Description
Keto Blueberry bread is a soft-textured sugar free quick bread that is not overly sweet. The flavor of the berries shines through and you will want to enjoy this for breakfast and as a treat for dessert.
Ingredients
- 2 cups fine milled almond flour, sifted
- 2 tablespoons coconut flour, sifted
- 1 1/2 teaspoons baking powder
- 1/2 teaspoon xanthan gum*
- 1/8 teaspoon salt
- 4 large eggs, room temperature
- 1/3 cup Allulose sweetener *
- 1/3 cup Swerve *
- 1/4 cup heavy cream, room temperature
- 3 tablespoons unsalted butter, softened to room temperature
- 1 teaspoon pure vanilla extract
- 3/4 cup blueberries *
Instructions
- Preheat oven to 350°F. Use a piece of parchment baking paper to line a 8 1/2 x 4 1/2 inch aluminum baking pan. Or you can spray pan with non-stick baking spray.
- Combine the flours, salt, baking powder and xanthan gum in a bowl.
- In a mixing bowl, use a mixer or whisk by hand, the eggs and sugar substitute until it begins to look frothy, with small bubbles, about 2 minutes.
- Mix in the heavy cream and vanilla.
- Pour in the flour mixture and mix until combined, about 1 minute.
- Add the softened butter and mix for 1 more minute.
- Spoon about 1/2-3/4 cup of plain batter onto the bottom of pan.
- Add the berries into remaining batter and gently fold into the batter with a spoon by hand.
- Pour the blueberry batter into the pan, smooth the top and gently tap on the counter to remove air bubbles.
- Bake for 45 minutes. Test with a toothpick, bake a few minutes longer if needed.*
- Cool on a rack for 10 minutes, remove from pan and allow to fully cool before slicing.

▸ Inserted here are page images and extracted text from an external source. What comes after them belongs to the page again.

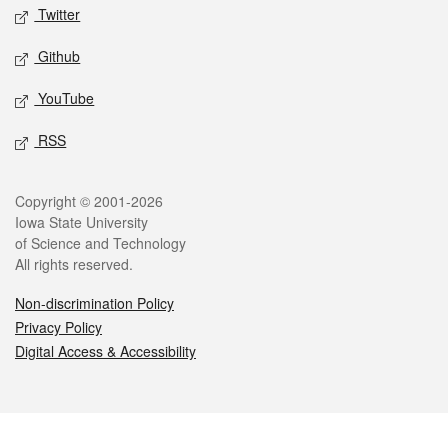
Twitter
Github
YouTube
RSS
Legal
Copyright © 2001-2026
Iowa State University
of Science and Technology
All rights reserved.
Non-discrimination Policy
Privacy Policy
Digital Access & Accessibility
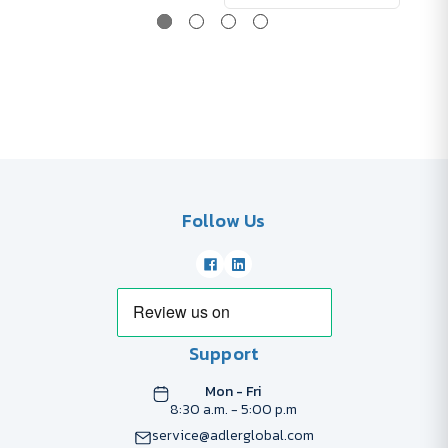
Follow Us
Support
Mon - Fri
8:30 a.m. - 5:00 p.m
service@adlerglobal.com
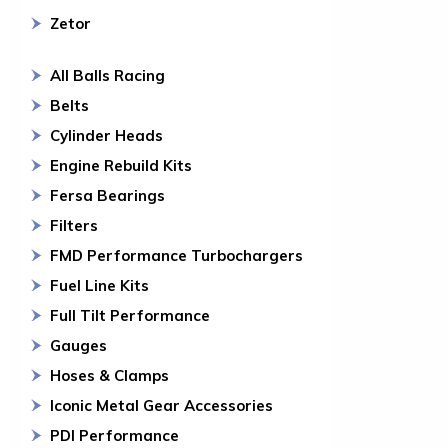
Zetor
All Balls Racing
Belts
Cylinder Heads
Engine Rebuild Kits
Fersa Bearings
Filters
FMD Performance Turbochargers
Fuel Line Kits
Full Tilt Performance
Gauges
Hoses & Clamps
Iconic Metal Gear Accessories
PDI Performance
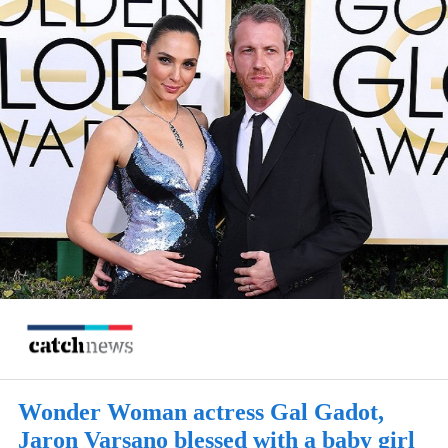
Wonder Woman actress Gal Gadot,
Jaron Varsano blessed with a baby girl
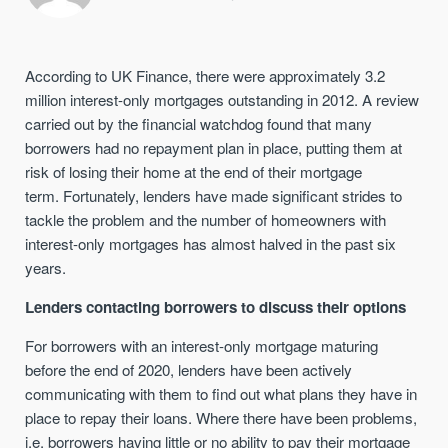
According to UK Finance, there were approximately 3.2
million interest-only mortgages outstanding in 2012. A review
carried out by the financial watchdog found that many
borrowers had no repayment plan in place, putting them at
risk of losing their home at the end of their mortgage
term. Fortunately, lenders have made significant strides to
tackle the problem and the number of homeowners with
interest-only mortgages has almost halved in the past six
years.
Lenders contacting borrowers to discuss their options
For borrowers with an interest-only mortgage maturing
before the end of 2020, lenders have been actively
communicating with them to find out what plans they have in
place to repay their loans. Where there have been problems,
i.e. borrowers having little or no ability to pay their mortgage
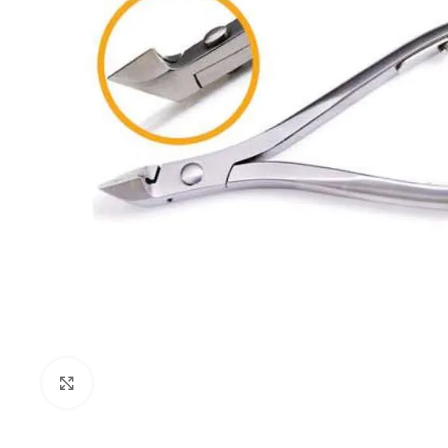
Click to enlarge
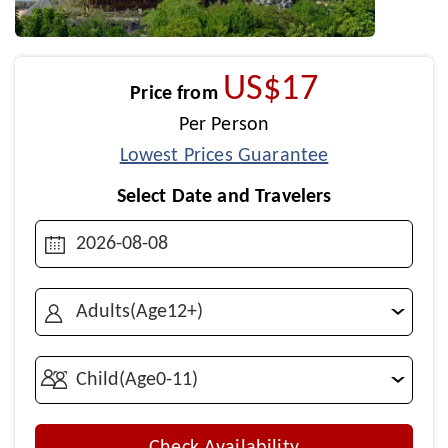
US$17
Price from
Per Person
Lowest Prices Guarantee
Select Date and Travelers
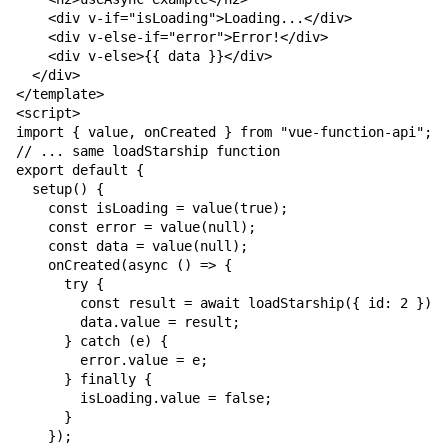
    <div v-if="isLoading">Loading...</div>

    <div v-else-if="error">Error!</div>

    <div v-else>{{ data }}</div>

  </div>

</template>

<script>

import { value, onCreated } from "vue-function-api";

// ... same loadStarship function

export default {

  setup() {

    const isLoading = value(true);

    const error = value(null);

    const data = value(null);

    onCreated(async () => {

      try {

        const result = await loadStarship({ id: 2 });

        data.value = result;

      } catch (e) {

        error.value = e;

      } finally {

        isLoading.value = false;

      }

    });
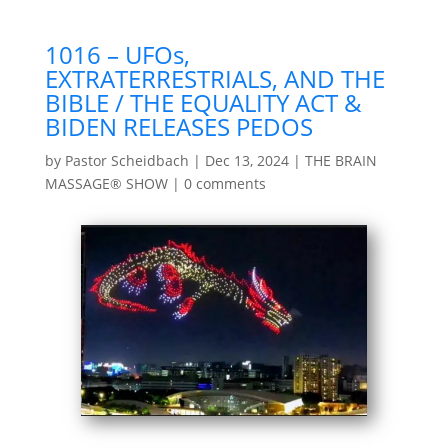
1016 – UFOs,
EXTRATERRESTRIALS, AND THE
BIBLE / THE EQUALITY ACT &
BIDEN RELEASES PEDOS
by
Pastor Scheidbach
|
Dec 13, 2024
|
THE BRAIN
MASSAGE® SHOW
|
0 comments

- I sprinkled a bit of sugar free powdered sugar. You can also make a glaze if you prefer.
Notes
*Instead of the Allulose/Swerve combo, you can use 2/3-3/4 cup of your preferred sugar substitute. I always taste a bit of the batter for sweetness. I tend to add less at the start and add a tablespoon more if needed.
*Xanthan gum helps with texture but you can leave it out if you don't have any. No specialty store needed, you can buy a small tin in the grocery store. It keeps a long time in the pantry.
*Check on your bread about halfway through baking. If it seems to be browning too quickly, lightly cover the top with a piece of aluminum foil.
*The bread is done when there aren't any large crumbs on a toothpick. It should be just about clean.
*Cooling is important. If you slice the bread too soon and it may crumble apart.